Les chercheurs rappellent qu’il s’agit d’une association, non d’une preuve de causalité, et que de nombreux facteurs sociaux ou médicaux interviennent. Même après ajustements, l’exposition in utero reste liée à une hausse de 29 % du risque, dans la lignée d’autres travaux sur les infections maternelles.
Le mécanisme le plus probable serait l’activation du système immunitaire de la mère, susceptible de perturber la formation des circuits cérébraux, plutôt qu’une infection directe du fœtus. Le troisième trimestre, période clé du développement synaptique, pourrait être particulièrement sensible.

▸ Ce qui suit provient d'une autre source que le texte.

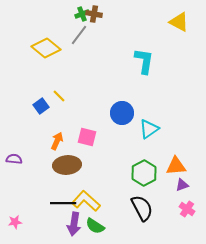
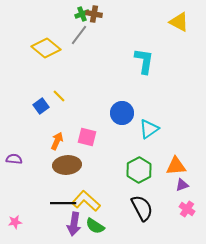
green hexagon: moved 5 px left, 3 px up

Les experts appellent toutefois à la prudence : la majorité des infections étudiées ont eu lieu à cette période, ce qui peut biaiser les résultats, et le sur-risque masculin doit être confirmé. Ils rappellent aussi que ces données datent d’avant la vaccination et l’immunité collective, ce qui pourrait réduire le risque aujourd’hui.
L’étude ouvre surtout une piste plus large sur l’impact des infections pendant la grossesse sur le développement cérébral.